• ASSIGNMENT: In the listing that follows, the range to quote begins at the line that has "is located with" and ends after the line that has "Street side. Thanks"; quote it verbatim and add nothing.

EXTRACTED RECORDS START

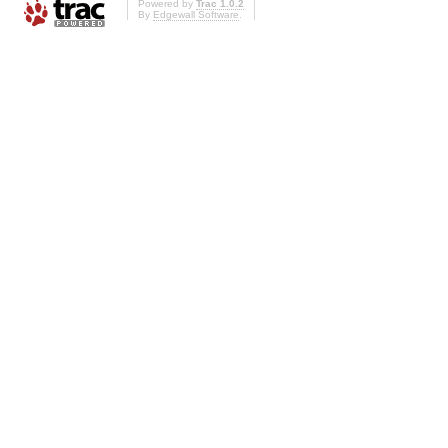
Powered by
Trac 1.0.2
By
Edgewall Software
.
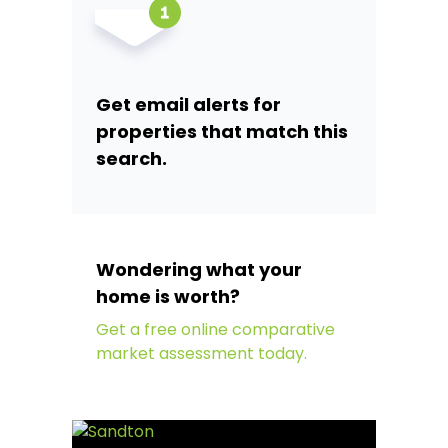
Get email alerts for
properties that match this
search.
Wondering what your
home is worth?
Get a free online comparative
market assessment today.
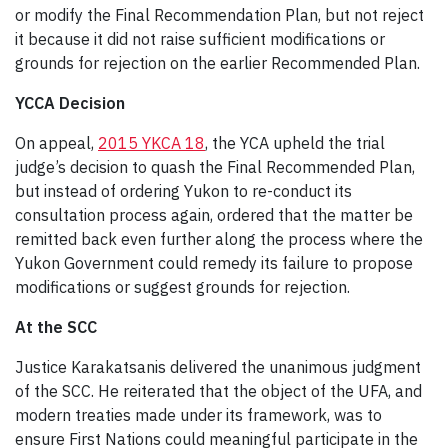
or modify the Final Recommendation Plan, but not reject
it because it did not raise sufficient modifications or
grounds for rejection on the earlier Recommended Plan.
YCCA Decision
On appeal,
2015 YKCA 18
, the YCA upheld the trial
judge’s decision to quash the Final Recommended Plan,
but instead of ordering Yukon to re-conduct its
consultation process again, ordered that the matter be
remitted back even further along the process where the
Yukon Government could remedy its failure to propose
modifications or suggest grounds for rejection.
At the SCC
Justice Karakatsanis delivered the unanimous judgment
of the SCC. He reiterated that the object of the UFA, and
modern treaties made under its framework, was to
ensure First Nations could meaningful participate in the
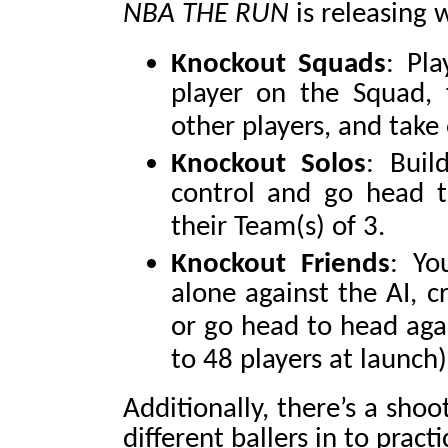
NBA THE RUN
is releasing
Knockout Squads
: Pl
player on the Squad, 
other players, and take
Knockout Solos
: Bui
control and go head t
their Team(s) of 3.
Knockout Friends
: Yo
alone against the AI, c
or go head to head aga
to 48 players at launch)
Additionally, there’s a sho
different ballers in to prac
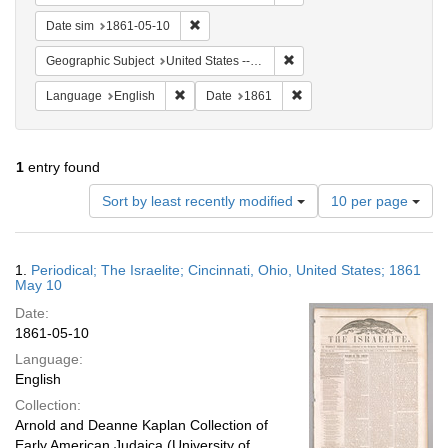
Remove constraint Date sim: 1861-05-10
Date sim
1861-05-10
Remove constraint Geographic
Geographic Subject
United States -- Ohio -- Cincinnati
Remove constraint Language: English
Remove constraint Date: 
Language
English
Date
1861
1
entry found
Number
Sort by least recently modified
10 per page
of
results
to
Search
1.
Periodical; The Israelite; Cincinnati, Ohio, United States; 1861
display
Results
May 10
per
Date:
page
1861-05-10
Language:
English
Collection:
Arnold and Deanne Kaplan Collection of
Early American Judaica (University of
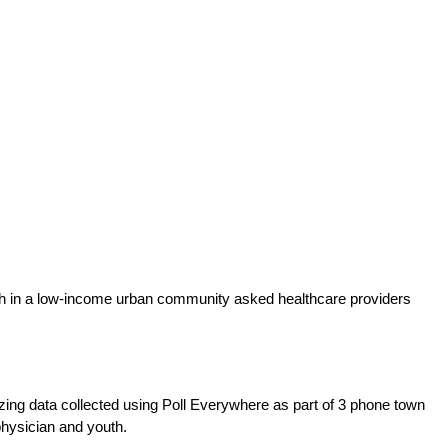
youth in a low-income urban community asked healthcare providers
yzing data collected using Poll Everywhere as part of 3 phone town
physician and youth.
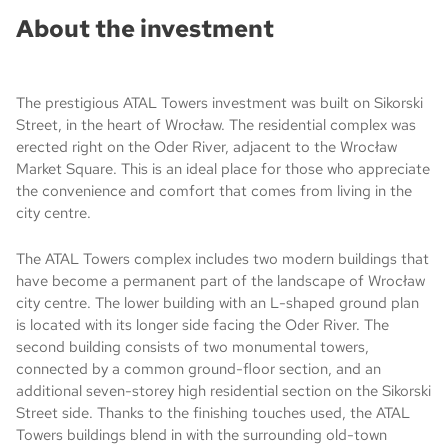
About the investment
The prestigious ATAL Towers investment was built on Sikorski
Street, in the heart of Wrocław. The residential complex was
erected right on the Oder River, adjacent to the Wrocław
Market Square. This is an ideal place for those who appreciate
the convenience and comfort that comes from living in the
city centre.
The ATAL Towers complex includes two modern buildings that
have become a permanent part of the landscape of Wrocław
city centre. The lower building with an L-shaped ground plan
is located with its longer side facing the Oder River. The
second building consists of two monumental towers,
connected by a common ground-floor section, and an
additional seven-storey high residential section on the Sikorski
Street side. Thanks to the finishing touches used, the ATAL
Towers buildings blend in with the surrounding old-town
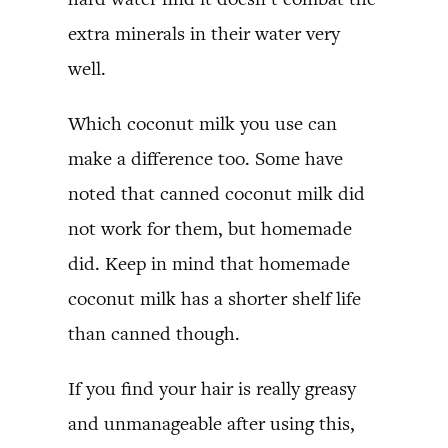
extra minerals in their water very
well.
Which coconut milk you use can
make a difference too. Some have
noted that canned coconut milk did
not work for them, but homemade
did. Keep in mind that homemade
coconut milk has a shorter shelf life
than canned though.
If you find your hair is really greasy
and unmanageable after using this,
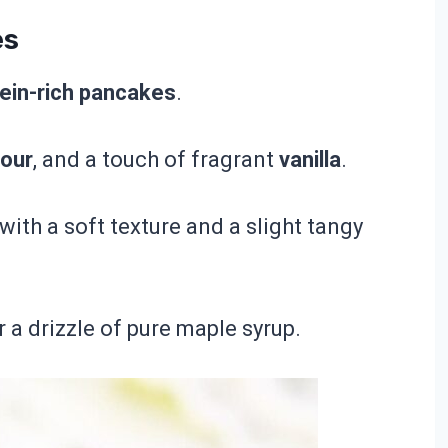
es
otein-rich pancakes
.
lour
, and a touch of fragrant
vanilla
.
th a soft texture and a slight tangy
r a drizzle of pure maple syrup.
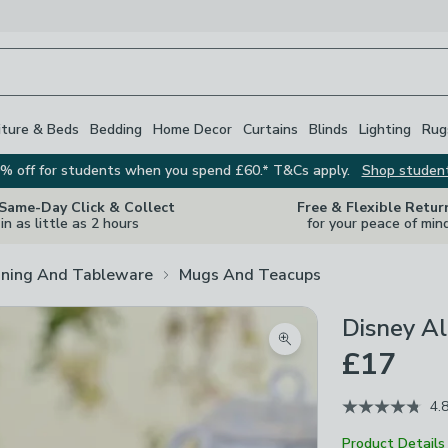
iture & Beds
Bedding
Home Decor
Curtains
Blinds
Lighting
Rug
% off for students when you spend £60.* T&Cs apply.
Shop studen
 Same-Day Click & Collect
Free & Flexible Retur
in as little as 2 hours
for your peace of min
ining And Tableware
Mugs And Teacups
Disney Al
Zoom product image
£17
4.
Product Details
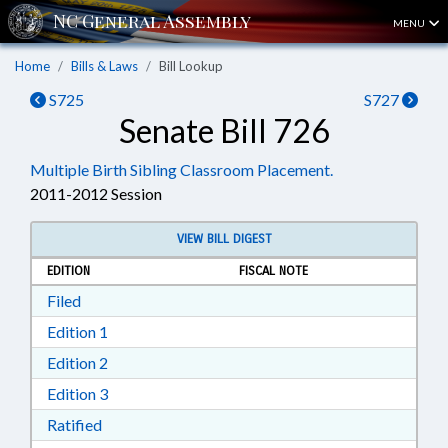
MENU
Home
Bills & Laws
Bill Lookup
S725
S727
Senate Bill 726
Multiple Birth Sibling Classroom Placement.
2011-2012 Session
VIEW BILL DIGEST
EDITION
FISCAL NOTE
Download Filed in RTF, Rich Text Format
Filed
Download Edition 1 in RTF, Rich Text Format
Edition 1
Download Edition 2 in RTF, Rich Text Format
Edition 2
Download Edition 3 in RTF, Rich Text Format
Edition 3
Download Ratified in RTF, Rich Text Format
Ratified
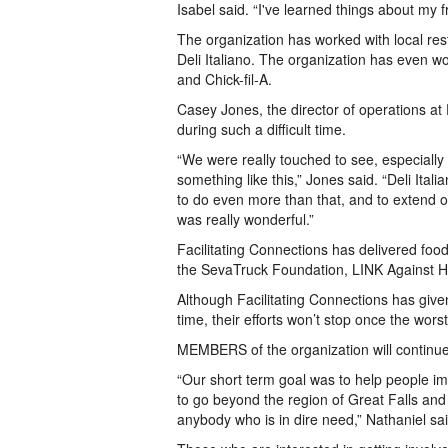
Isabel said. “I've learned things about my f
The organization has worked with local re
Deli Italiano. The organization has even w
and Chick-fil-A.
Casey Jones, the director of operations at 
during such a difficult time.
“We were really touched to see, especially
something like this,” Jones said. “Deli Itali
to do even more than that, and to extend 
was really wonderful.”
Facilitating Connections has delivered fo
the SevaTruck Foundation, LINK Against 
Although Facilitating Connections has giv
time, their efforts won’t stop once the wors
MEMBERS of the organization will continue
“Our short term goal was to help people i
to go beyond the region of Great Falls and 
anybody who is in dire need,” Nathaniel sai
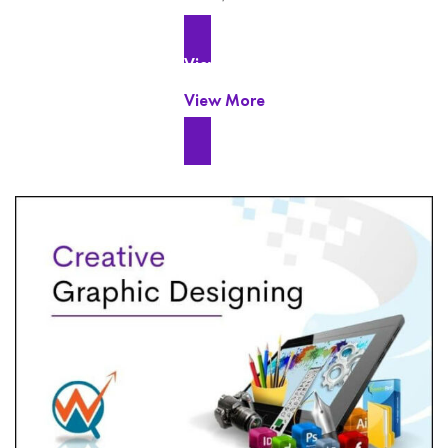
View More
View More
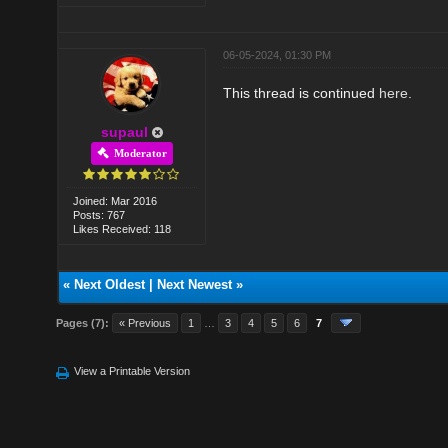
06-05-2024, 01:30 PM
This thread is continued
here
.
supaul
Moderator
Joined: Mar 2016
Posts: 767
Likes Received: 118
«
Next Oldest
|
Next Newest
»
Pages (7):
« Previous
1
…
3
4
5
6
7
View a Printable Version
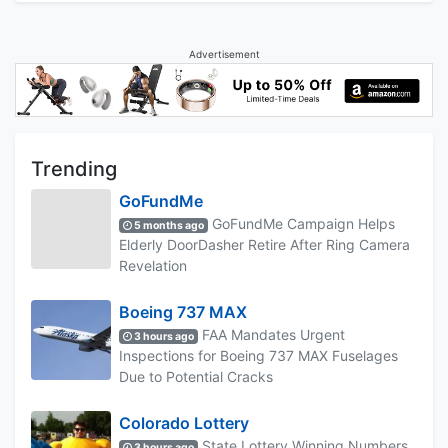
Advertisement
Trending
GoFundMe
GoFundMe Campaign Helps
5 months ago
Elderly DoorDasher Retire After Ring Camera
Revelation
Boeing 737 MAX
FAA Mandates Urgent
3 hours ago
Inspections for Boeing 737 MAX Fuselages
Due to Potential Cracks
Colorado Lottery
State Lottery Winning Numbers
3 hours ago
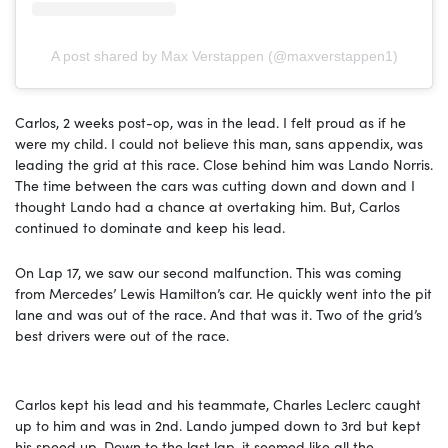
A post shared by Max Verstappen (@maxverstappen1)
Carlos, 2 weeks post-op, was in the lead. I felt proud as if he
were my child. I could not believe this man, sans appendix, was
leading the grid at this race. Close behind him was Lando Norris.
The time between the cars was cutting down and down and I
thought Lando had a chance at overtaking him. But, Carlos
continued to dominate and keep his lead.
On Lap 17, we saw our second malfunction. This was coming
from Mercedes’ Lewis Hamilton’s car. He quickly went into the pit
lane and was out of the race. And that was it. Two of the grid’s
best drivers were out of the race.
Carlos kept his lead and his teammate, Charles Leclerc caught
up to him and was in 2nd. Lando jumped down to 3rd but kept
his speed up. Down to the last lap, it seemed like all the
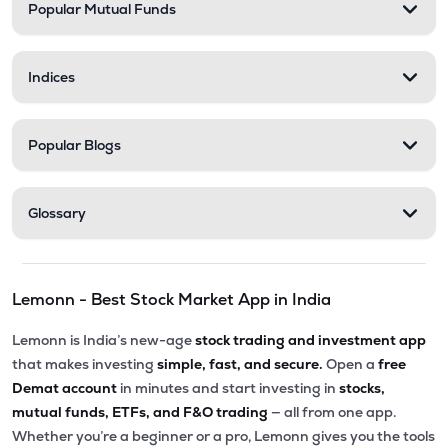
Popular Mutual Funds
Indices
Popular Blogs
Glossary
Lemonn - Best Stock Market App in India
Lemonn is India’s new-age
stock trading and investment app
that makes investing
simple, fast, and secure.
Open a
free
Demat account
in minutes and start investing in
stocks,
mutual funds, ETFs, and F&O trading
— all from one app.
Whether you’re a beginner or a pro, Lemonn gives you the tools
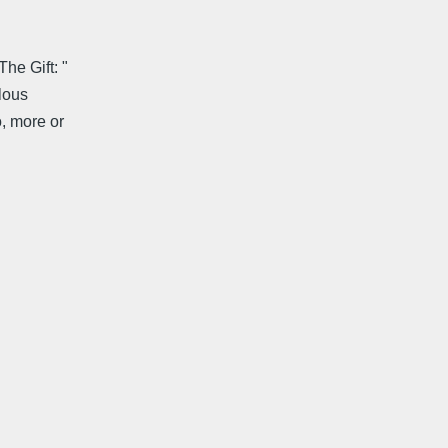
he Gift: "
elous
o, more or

EXTRACTED RECORDS END

• SOLVED PROBLEM:
is located with its longer side facing the Oder River. The
second building consists of two monumental towers,
connected by a common ground-floor section, and an
additional seven-storey high residential section on the Sikorski
Street side. Thanks to the finishing touches used, the ATAL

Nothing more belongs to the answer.